By now the merger committee has the due diligence process underway. The merger team has been interviewed and assembled. The initial funding for this due diligence process has been estimated and funded. The treasurer responsibilities have been assigned for reporting of these premerger costs. The merger committee has established its methodology for communications and established a meeting schedule for the committee as well as the merging entities. Individual physician members have been interviewed or surveyed in reference to the benefits they hope to derive from the merger as well as any issues, which are of concern for them. The merger facilitator has compiled this information and communicated it to the merger committee, which is utilizing this information to not only assess the viability of continuing with the merger but hopefully to develop its vision or mission statement. The committee has drafted and executed a letter of intent in reference to the merger, which outlines basic responsibilities for everyone. The information requests have been sent to each merging entity with instructions and timelines for submission. The committee is scheduled to complete the assessment of premerger legal issues in reference to the merger and will be reviewing possible organizational structure options with legal counsel and the CPA. As information begins to be assembled, the merger committee will prioritize the common deal killers to be addressed early on in the due diligence process.
The issues incident to a merger are for the most part very similar, regardless of the number of physicians or merging groups. However, the greater the number of entities that are party to a merger, the more difficult, costly, political and lengthy the merger process will be. When more parties are involved, it requires getting resolution on more issues by more decision-makers.
The merger committee must take this into consideration during the due diligence process. For example, it might appear to be very beneficial and even seem practical to merge six practices at one time. However, close scrutiny should be made as to what this will do to the complexity of the merger, the reasonableness of doing this all at once and the significant change in culture that will occur. It may be more advisable to take the two or three medical practices which share the most common culture and important attributes to be the first entities merged with the other medical practices being merged in at an agreed upon later date. The merger model established with the initial practices helps facilitate the latter mergers, which can be more difficult if there are more significant differences between the groups. This is an option, which the merger committee must always consider. Sometimes it can be too daunting of a task for management and the merger team to facilitate a merger of numerous groups all at once. Another option that is available to the merger committee in these types of situations is the ability to negotiate and execute the merger for a large number of groups; however, the actual implementation and consolidation of operations occurs over an extended period of time.

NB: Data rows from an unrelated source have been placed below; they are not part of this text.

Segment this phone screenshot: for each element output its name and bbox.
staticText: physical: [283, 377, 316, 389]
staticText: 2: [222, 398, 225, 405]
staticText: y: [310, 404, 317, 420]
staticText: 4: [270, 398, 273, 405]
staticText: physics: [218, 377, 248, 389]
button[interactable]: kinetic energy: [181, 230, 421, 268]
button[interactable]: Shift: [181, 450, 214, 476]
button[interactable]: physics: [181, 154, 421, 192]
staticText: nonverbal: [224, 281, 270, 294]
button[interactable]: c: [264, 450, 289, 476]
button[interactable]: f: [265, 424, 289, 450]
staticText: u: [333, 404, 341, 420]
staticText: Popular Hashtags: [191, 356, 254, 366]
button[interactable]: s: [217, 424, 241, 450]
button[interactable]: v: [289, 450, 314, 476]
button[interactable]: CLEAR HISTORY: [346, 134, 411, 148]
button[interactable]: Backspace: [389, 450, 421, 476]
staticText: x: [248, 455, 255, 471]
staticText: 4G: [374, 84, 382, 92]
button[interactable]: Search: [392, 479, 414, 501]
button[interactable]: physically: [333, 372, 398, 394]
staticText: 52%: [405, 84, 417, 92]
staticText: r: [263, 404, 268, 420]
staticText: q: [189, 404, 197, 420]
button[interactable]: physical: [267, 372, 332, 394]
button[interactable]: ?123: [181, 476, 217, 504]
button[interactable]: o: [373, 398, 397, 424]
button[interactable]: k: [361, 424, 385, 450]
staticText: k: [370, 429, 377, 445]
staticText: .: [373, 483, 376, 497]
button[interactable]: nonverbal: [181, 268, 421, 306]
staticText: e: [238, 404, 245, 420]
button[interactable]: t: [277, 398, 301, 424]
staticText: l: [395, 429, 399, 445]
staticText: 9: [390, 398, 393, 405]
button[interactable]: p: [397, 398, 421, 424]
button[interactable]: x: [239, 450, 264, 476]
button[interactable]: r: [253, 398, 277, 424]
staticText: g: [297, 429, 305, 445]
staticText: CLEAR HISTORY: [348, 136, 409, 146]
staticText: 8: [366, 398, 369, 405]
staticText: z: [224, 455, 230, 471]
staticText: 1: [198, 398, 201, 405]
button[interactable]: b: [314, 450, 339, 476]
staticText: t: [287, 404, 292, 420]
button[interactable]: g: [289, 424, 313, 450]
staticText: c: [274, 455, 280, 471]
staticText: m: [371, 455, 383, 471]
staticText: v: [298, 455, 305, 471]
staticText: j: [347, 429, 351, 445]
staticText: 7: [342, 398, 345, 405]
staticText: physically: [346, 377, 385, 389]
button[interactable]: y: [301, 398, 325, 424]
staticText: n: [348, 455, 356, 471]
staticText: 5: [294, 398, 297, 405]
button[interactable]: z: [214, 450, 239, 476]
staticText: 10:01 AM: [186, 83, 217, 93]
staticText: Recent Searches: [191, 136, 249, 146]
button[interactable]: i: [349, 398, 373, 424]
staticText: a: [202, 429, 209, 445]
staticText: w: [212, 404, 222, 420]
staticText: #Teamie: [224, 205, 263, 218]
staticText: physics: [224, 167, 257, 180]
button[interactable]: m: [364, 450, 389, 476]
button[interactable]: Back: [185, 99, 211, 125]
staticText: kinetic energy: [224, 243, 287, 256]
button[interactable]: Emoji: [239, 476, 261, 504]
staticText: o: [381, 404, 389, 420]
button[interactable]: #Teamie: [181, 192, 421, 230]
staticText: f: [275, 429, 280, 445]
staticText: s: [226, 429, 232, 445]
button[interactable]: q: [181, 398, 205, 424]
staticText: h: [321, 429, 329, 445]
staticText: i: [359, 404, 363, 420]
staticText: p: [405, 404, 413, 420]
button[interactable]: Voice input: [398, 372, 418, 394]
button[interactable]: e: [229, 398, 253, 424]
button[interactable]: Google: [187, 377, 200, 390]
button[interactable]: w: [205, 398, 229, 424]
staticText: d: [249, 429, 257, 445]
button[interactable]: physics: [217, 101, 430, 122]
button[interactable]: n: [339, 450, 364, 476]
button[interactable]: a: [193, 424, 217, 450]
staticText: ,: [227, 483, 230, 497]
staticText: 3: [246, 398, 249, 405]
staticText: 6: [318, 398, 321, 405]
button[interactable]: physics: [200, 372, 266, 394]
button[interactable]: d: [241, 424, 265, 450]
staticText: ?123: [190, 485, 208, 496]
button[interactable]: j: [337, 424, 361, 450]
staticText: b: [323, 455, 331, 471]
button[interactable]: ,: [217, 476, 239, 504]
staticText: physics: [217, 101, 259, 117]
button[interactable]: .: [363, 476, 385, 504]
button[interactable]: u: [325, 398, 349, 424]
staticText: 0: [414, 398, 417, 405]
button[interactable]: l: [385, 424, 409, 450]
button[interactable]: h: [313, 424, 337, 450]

The merger of your practices may be very practical and offer some extremely attractive benefits; however, as we have stated several times, this is a very complex process and the critical issue of completing a thorough due diligence process rests solely upon the merger committee’s shoulders. If your merger committee members are not truly prepared to invest the time, money and effort into this due diligence process, your chances of seeing a successful merger are very, very slim. Never discount the importance of writing and continuously reviewing your vision statement to keep the merger process on track and focused toward the benefit that started the process initially.